**Required action**
Please say how many lines in the material include the string "adelante", and nothing else.

**Data shown**

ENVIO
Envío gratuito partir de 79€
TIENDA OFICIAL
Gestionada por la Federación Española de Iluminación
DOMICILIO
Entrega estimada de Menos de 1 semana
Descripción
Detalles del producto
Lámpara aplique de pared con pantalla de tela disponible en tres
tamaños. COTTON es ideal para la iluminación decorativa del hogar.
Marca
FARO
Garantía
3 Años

--

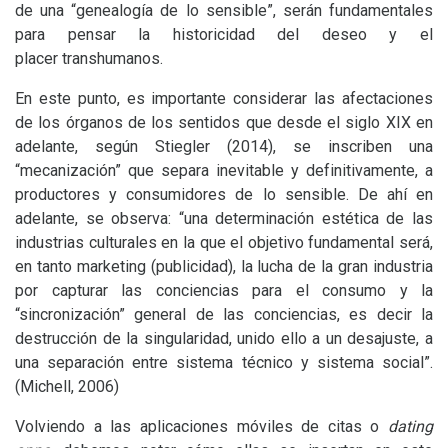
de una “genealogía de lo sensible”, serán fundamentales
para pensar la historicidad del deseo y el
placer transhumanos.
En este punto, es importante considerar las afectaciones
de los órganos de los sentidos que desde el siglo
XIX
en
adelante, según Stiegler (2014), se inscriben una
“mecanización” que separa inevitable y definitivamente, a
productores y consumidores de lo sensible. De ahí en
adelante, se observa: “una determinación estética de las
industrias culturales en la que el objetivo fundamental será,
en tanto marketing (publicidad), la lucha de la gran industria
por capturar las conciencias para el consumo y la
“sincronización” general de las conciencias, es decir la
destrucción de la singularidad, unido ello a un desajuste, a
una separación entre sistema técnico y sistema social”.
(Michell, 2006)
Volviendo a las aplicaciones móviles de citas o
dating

**Expected answer**
2